Nas redes sociais, episódios assim tendem a reactivar o entusiasmo por consolas e cartuchos retro. Uma parte da comunidade diverte-se a procurar glitches, gravar vídeos e tentar reproduzir o mesmo efeito noutras cópias. Outra parte olha para o lado prático: quando aparecem anomalias visuais, é legítimo temer pela integridade do progresso - sobretudo quando já se investiram muitas horas.

Do ponto de vista de conservação, um erro gráfico extremo pode ser um sinal de que há algo mais fundo: contactos oxidados, sectores defeituosos ou instabilidade na leitura. Quem usa cartuchos originais com mais de 20 anos pode enfrentar riscos como:

  • perda total do ficheiro de gravação, caso a bateria interna esteja a falhar;
  • bloqueios inesperados em combates ou ao mudar de rota;
  • sprites “baralhados” que, com o tempo, podem evoluir para falhas mais graves;
  • incompatibilidades ocasionais com acessórios ou diferentes revisões da consola.

Os bugs em jogos retro alimentam a curiosidade da comunidade, mas também lembram o desgaste natural do hardware.

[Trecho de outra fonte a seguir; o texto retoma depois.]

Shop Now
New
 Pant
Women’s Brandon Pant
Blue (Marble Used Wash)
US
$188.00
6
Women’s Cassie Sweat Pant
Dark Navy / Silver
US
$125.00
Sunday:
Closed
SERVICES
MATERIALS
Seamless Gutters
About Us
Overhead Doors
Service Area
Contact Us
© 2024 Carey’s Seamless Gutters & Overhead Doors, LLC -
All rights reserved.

Como é que um bug destes pode surgir

Quem trabalha com hacking de ROM e engenharia inversa de jogos antigos costuma apontar vários cenários plausíveis para um Pokémon Yellow que mostra treinadores onde deviam estar monstros:

  • Índice de espécie corrompido: o jogo tenta carregar o Pokémon “X”, mas o valor altera-se para “Y” e passa a referir um treinador.
  • Tabela de gráficos desalinhada: um apontador interno que deveria indicar a zona de sprites de Pokémon é desviado para a zona de sprites de NPC.
  • Leitura instável do cartucho: interferência eléctrica, mau contacto ou oxidação podem devolver bytes errados e trocar imagens.
  • Interacção com emuladores ou cartões flash: se não estiver a correr em hardware original, implementações imperfeitas podem gerar comportamentos inesperados.

Neste caso concreto, o facto de um simples reinício ter resolvido sugere uma falha temporária de leitura e não uma corrupção permanente do ficheiro de gravação - mais um susto visual do que um dano estrutural.

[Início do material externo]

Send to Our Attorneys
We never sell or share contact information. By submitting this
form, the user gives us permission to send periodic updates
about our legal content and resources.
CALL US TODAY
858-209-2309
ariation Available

O que os jogadores de hoje podem retirar desta história

Quem quer revisitar clássicos da era Game Boy pode reduzir bastante o risco com hábitos simples: limpar os contactos do cartucho com álcool isopropílico (sem “soprar” para os conectores), manter a consola num local seco e verificar o estado da bateria interna do cartucho. Entre coleccionadores e preservacionistas, é também comum manter cópias de segurança da ROM e do ficheiro de gravação em suporte digital.

Vale ainda a pena recordar que a preservação não é só “guardar o cartucho”: é também documentar comportamentos. Quando um jogador partilha um glitch raro com contexto (zona do mapa, acções anteriores, estado do equipamento), ajuda a comunidade a perceber melhor como o software reage a condições limite - e como o passar do tempo afecta consolas e cartuchos físicos.

No fim, este episódio mostra que mesmo jogos explorados até à exaustão ainda conseguem surpreender. À medida que novos jogadores chegam e experimentam pela primeira vez, acabam por encontrar situações que muitos veteranos nunca testemunharam - e isso, por si só, mantém vivo o fascínio por Pokémon Yellow.